There are three major types of conic sections: hyperbolas, ellipses and parabolas. Since the parabola may be seen as a limiting case poised exactly between an ellipse and a hyperbola, there are effectively only two major types, ellipses and hyperbolas. These two types are related in that formulae for one type can often be applied to the other.

The canonical equation for a hyperbola is


\frac{x^{2}}{a^{2}} - \frac{y^{2}}{b^{2}} = 1.

Any hyperbola can be rotated so that it is east-west opening and positioned with its center at the origin, so that the equation describing it is this canonical equation.

The canonical equation for the hyperbola may be seen as a version of the corresponding ellipse equation


\frac{x^{2}}{a^{2}} + \frac{y^{2}}{b^{2}} = 1

in which the semi-minor axis length b is imaginary.
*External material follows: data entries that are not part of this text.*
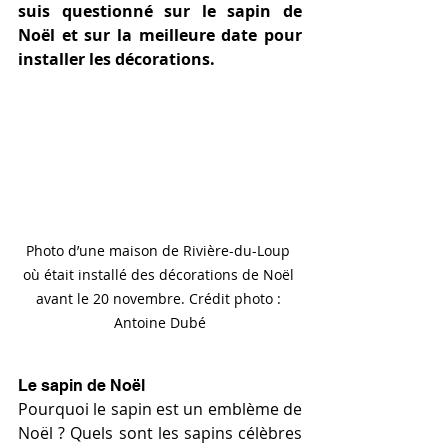
suis questionné sur le sapin de 
Noël et sur la meilleure date pour 
installer les décorations.
Photo d’une maison de Rivière-du-Loup 
où était installé des décorations de Noël 
avant le 20 novembre. Crédit photo : 
Antoine Dubé
Le sapin de Noël
Pourquoi le sapin est un emblème de 
Noël ? Quels sont les sapins célèbres 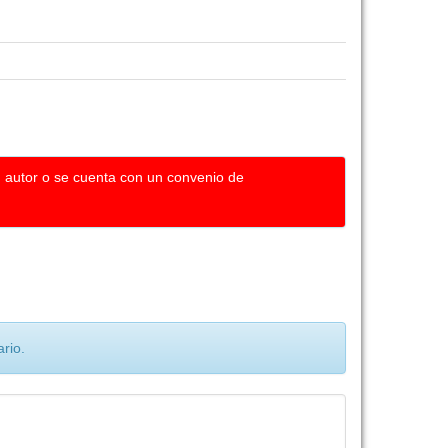
u autor o se cuenta con un convenio de
rio.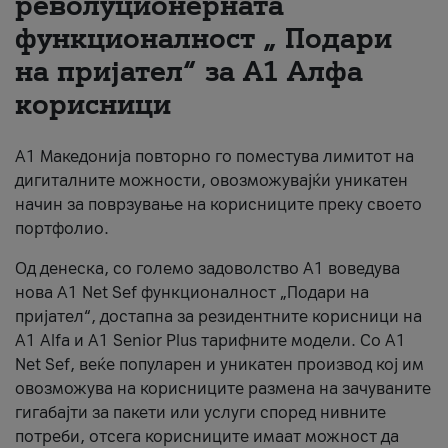
револуционерната
функционалност „ Подари
За нас
на пријател“ за А1 Алфа
#ПодобарОнлајн
корисници
А1 Македонија повторно го поместува лимитот на
дигиталните можности, овозможувајќи уникатен
начин за поврзување на корисниците преку своето
портфолио.
Од денеска, со големо задоволство А1 воведува
нова A1 Net Sef функционалност „Подари на
пријател“, достапна за резидентните корисници на
А1 Alfa и A1 Senior Plus тарифните модели. Со A1
Net Sef, веќе популарен и уникатен производ кој им
овозможува на корисниците размена на зачуваните
гигабајти за пакети или услуги според нивните
потреби, отсега корисниците имаат можност да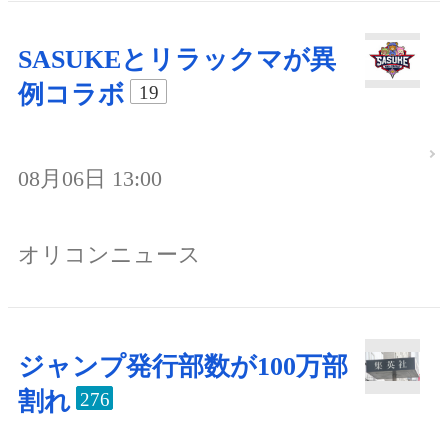
SASUKEとリラックマが異
例コラボ
19
08月06日 13:00
オリコンニュース
ジャンプ発行部数が100万部
割れ
276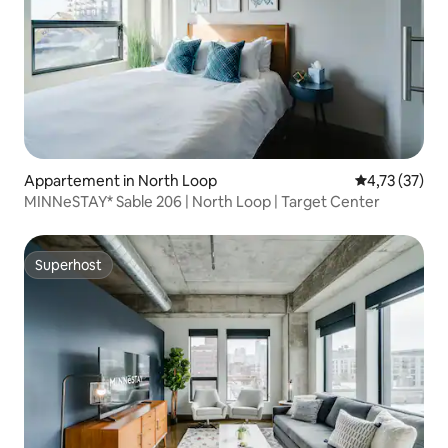
Appartement in North Loop
Gemiddelde be
4,73 (37)
MINNeSTAY* Sable 206 | North Loop | Target Center
Superhost
Superhost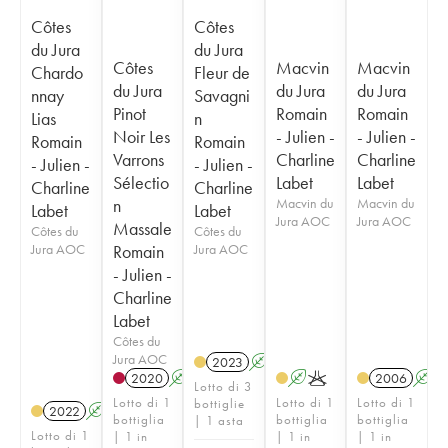
Côtes
Côtes
du Jura
du Jura
Côtes
Macvin
Macvin
Chardo
Fleur de
du Jura
du Jura
du Jura
nnay
Savagni
Pinot
Romain
Romain
Lias
n
Noir Les
- Julien -
- Julien -
Romain
Romain
Varrons
Charline
Charline
- Julien -
- Julien -
Sélectio
Labet
Labet
Charline
Charline
n
Macvin du
Macvin du
Labet
Labet
Jura AOC
Jura AOC
Massale
Côtes du
Côtes du
Jura AOC
Romain
Jura AOC
- Julien -
Charline
Labet
Côtes du
Jura AOC
2023
A
K
2020
A
K
A
K
2006
A
Lotto di 3
Lotto di 1
Lotto di 1
Lotto di 1
bottiglie
2022
A
K
bottiglia
bottiglia
bottiglia
| 1 asta
Lotto di 1
| 1 in
| 1 in
| 1 in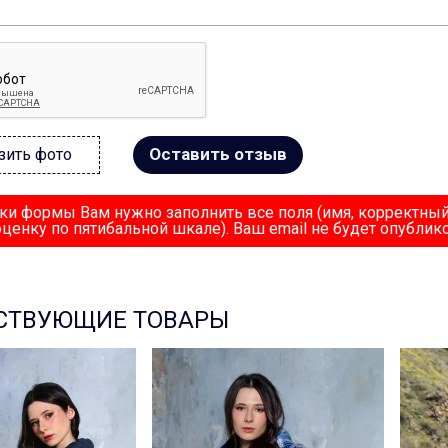
Оставить отзыв
зить фото
ки формы Вам нужно заполнить все поля (имя, корректный
оценку по пятибальной шкале). Ваш email не будет опублико
СТВУЮЩИЕ ТОВАРЫ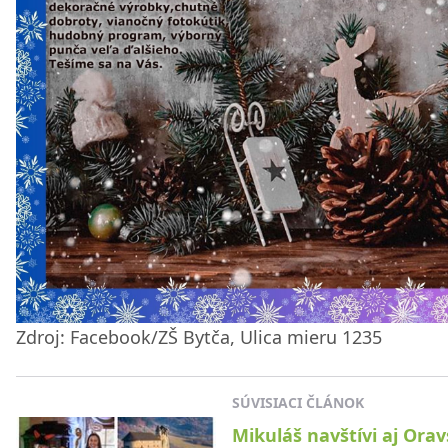
Zdroj: Facebook/ZŠ Bytča, Ulica mieru 1235
SÚVISIACI ČLÁNOK
Mikuláš navštívi aj Ora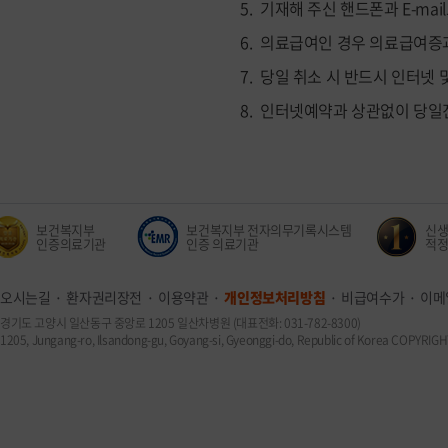
기재해 주신 핸드폰과 E-mai
의료급여인 경우 의료급여증과
당일 취소 시 반드시 인터넷 및
인터넷예약과 상관없이 당일
보건복지부
보건복지부 전자의무기록시스템
신생아
인증의료기관
인증 의료기관
적정성 
오시는길
환자권리장전
이용약관
개인정보처리방침
비급여수가
이메
경기도 고양시 일산동구 중앙로 1205 일산차병원 (대표전화: 031-782-8300)
1205, Jungang-ro, Ilsandong-gu, Goyang-si, Gyeonggi-do, Republic of Korea COPYR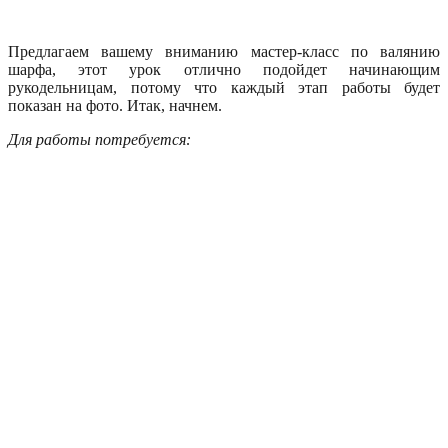
Предлагаем вашему вниманию мастер-класс по валянию
шарфа, этот урок отлично подойдет начинающим
рукодельницам, потому что каждый этап работы будет
показан на фото. Итак, начнем.
Для работы потребуется:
That is, if in the ellipse equation b is replaced by ib where b is real, one obtains the hyperbola equation.

Similarly, the parametric equations for a hyperbola and an ellipse are expressed in terms of hyperbolic and trigonometric functions, respectively, which are again related by an imaginary number, e.g.,


\cosh \mu = \cos i\mu

Hence, many formulae for the ellipse can be extended to hyperbolas by adding the imaginary unit i in front of the semi-minor axis b and the angle. For example, the arc length of a segment of an ellipse can be determined using an incomplete elliptic integral of the second kind. The corresponding arclength of a hyperbola is given by the same function with imaginary parameters b and μ, namely, ib E(iμ, c).